Obvious answer #3: Hire the usual predictable list of names. Moore, Morrison, Ellis, Rucka, Ennis. Equivalent grade artists. (Obviously, I am still all about the clever writing.)

And you know, I probably would. The deal is straightforward: create me two properties – the creators can decide if they’re ongoing, OGNs, whatever, so long as they are (to within 10% or so) the same number of pages in length, and I can reasonably expect similar production and distribution costs for both. One of them, the one that is published first, the company gets a 50% stake in, across all media, and tie ins (and yes, gets approval on the tie ins – this is the company’s cash cow), and will attempt to shop around, and will shoulder 50% of the marketing costs. The other 50% of the profit will be split among the creators as they dictate.

The other, is 100% creator owned. I’m not going to shop it about or anything (well, I might, if the opportunity arose, but I’m not going to look too hard for ways to exploit it), as all the profit from it, and from any other media sales at all, that all goes to the creators – all my company takes are any production/marketing costs. If it fails to cover costs, any losses it makes are recouped by my company from the cash share of the profits from the first that that creator makes.

There’d need to be a bit more fine print (to allow for then running the one I see cash from into the ground with production/format costs, while coining it in off the 100% creator owned one), but you get the idea. A genuine, honest to god, codified “one for the studio, one for the love of the art” (or you know, whatever reason the creators have to make their book, anyway) system. (Should creators wish to do more that two books, I’m delighted. Extra books are still done in pairs, on the same basis.) Creators are completely free to ask for a page rate up front for either book, and I’ll pay more or less what they demand, but their page rate is a production cost for the book, and gets deducted before profits.

All of this, contains the caveat: I am not going to bankroll anyone’s project that is obviously not going to make us both a profit. Anyone demanding a page rate/production values that are likely to have a net effect of rendering both books together unprofitable will be told to piss off.

So there you have it. Is it earth shattering? No. But Al gave me as much money as I could possibly want, didn’t he? Well, yeah, in that case, there’s other things I’d add to it. This would be aimed at making a profit over a five-to-ten year period, because apparently, I’m well capitalised enough to work like that. And the initial ad campaign would cost a fucking fortune, because it’d need to do a Playstation-grade job of branding these things as aimed at hip 20-somethings, not mouth-breathing nerds, and it would need to raise the level of awareness of them to something quite huge. So I’d be looking to launch with a line of 12 Watchmen-length (and hopefully Watchmen-quality) OGNS, none of them featuring superheroes.

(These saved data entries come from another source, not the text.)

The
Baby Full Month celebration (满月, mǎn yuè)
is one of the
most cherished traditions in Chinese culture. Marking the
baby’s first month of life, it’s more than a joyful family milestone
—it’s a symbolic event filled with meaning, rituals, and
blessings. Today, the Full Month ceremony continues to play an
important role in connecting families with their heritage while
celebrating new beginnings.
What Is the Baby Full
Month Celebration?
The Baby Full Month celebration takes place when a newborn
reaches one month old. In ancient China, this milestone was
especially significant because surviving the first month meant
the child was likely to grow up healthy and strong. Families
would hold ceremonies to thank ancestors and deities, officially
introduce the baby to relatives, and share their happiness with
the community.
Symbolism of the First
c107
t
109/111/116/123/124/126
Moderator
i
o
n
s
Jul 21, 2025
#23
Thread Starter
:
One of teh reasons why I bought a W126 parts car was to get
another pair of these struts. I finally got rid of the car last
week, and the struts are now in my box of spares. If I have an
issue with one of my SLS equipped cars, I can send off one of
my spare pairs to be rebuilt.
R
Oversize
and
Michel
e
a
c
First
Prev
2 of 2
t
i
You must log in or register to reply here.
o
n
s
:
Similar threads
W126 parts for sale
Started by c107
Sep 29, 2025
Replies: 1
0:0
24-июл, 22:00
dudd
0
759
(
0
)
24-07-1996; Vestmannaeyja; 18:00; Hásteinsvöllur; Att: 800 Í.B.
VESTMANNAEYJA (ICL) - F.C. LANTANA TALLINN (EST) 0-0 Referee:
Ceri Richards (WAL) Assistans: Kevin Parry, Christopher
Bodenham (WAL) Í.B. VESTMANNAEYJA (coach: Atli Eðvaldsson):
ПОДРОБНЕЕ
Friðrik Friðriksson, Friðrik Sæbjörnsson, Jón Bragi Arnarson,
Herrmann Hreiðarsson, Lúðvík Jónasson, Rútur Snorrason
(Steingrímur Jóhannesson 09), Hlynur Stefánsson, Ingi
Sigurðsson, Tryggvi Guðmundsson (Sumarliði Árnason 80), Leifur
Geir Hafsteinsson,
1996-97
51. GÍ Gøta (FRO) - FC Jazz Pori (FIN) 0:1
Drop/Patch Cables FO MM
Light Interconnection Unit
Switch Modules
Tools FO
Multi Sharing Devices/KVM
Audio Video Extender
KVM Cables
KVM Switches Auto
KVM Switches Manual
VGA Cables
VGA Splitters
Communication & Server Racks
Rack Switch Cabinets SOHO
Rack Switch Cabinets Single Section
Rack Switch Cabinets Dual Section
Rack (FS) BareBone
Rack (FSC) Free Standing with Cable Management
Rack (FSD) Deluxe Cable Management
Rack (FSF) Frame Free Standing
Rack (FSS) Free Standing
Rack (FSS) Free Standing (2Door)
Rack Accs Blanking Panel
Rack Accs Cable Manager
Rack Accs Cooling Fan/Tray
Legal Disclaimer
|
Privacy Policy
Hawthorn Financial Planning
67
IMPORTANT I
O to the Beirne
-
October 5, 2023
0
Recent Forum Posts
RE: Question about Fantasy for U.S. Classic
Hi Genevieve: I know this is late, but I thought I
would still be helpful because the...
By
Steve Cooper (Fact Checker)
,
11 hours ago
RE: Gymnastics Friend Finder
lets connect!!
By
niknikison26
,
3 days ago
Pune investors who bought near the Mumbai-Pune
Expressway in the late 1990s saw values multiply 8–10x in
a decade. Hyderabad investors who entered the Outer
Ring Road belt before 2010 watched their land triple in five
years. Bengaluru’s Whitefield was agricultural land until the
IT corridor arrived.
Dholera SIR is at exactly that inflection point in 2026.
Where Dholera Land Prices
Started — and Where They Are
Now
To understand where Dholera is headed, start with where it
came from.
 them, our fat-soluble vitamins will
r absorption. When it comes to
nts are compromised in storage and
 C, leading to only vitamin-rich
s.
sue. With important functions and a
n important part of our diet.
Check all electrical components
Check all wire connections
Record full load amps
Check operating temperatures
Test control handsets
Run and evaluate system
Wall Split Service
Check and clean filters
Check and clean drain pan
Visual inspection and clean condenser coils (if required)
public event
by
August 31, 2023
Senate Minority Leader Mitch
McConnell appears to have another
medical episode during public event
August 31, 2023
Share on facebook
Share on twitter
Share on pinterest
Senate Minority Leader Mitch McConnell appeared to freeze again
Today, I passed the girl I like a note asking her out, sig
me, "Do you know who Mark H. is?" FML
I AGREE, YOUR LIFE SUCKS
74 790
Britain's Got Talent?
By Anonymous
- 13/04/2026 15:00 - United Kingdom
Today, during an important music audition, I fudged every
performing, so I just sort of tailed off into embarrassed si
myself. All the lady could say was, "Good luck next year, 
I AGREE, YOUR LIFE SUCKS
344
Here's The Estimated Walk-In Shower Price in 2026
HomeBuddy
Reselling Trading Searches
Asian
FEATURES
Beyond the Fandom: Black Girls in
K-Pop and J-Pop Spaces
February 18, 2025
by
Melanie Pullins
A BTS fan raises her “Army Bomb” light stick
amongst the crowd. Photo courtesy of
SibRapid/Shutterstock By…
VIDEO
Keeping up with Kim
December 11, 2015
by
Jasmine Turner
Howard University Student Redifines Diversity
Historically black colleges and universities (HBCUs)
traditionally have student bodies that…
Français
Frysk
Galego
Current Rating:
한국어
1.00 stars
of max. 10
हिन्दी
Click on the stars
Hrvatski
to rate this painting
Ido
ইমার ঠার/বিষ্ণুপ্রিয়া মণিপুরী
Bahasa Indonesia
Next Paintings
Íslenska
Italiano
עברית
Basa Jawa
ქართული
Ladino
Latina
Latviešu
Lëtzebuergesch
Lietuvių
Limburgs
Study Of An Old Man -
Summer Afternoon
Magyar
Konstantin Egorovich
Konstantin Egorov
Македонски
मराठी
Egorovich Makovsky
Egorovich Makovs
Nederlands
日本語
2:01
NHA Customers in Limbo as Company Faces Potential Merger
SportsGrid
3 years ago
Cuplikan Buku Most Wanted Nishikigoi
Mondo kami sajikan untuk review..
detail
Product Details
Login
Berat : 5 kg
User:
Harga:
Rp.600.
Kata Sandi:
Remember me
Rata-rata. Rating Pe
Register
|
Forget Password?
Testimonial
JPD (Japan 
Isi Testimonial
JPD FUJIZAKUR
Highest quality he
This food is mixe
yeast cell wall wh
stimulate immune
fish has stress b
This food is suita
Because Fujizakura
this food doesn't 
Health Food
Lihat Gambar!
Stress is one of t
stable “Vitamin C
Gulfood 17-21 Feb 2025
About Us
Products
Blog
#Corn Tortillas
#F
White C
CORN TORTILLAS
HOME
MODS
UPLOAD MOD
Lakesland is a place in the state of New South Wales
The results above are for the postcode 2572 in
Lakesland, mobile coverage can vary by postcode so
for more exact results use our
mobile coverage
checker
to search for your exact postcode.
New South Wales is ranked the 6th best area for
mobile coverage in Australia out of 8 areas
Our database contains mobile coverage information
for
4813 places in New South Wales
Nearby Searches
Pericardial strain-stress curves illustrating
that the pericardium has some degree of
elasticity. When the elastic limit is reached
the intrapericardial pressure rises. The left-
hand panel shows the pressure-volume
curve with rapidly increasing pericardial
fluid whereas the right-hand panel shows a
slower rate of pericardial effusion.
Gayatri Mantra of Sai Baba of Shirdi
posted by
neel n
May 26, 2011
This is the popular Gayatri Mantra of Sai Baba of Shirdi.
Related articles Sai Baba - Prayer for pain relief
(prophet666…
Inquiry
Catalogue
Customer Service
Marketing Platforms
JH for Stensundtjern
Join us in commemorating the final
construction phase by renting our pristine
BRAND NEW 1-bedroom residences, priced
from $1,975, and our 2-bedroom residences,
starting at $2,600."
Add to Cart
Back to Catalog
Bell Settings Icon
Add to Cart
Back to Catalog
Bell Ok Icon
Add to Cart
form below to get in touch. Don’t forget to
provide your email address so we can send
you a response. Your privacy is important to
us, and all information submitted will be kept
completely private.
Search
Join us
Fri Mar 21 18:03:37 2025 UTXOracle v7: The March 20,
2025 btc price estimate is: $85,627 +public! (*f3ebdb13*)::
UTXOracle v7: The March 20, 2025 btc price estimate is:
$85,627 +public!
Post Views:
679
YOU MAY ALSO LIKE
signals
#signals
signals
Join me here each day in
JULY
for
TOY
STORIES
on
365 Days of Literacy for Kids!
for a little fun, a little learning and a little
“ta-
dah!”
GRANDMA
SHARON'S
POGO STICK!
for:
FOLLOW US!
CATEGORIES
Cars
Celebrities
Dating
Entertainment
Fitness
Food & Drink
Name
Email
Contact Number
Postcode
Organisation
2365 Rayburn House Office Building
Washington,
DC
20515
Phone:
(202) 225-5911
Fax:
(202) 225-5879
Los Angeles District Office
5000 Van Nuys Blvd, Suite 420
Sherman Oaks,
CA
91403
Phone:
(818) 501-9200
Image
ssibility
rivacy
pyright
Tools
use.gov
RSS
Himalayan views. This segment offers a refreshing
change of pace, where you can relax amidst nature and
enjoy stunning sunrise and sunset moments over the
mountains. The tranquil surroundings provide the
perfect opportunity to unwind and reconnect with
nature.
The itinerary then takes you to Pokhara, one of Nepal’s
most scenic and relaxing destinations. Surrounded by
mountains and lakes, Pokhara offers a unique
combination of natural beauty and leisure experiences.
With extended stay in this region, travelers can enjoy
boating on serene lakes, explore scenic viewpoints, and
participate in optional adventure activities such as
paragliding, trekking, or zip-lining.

And I’d attempt to support it with interviews in mainstream press – Esquire, GQ, hell, even FHM and Loaded, including buying enough fucking ad space with the relevant magazines that I could be sure of having these things and these people treated as cool, rather than getting “Biff! Bang! Pow! Comics Are Back!” treatment. The point being: I have time, and I am explicitly intending these things as long term investments, like Watchmen, or Sandman. Because I am very rich, it turns out, and can afford to.

Of course, that last paragraph isn’t much besides a lovely pipe dream. You really do need absurdly deep pockets and a willingness to take a huge risk in order to run something like that. And very occaisionally, you do find a publisher with one of those two things, but you’ll never find one with both.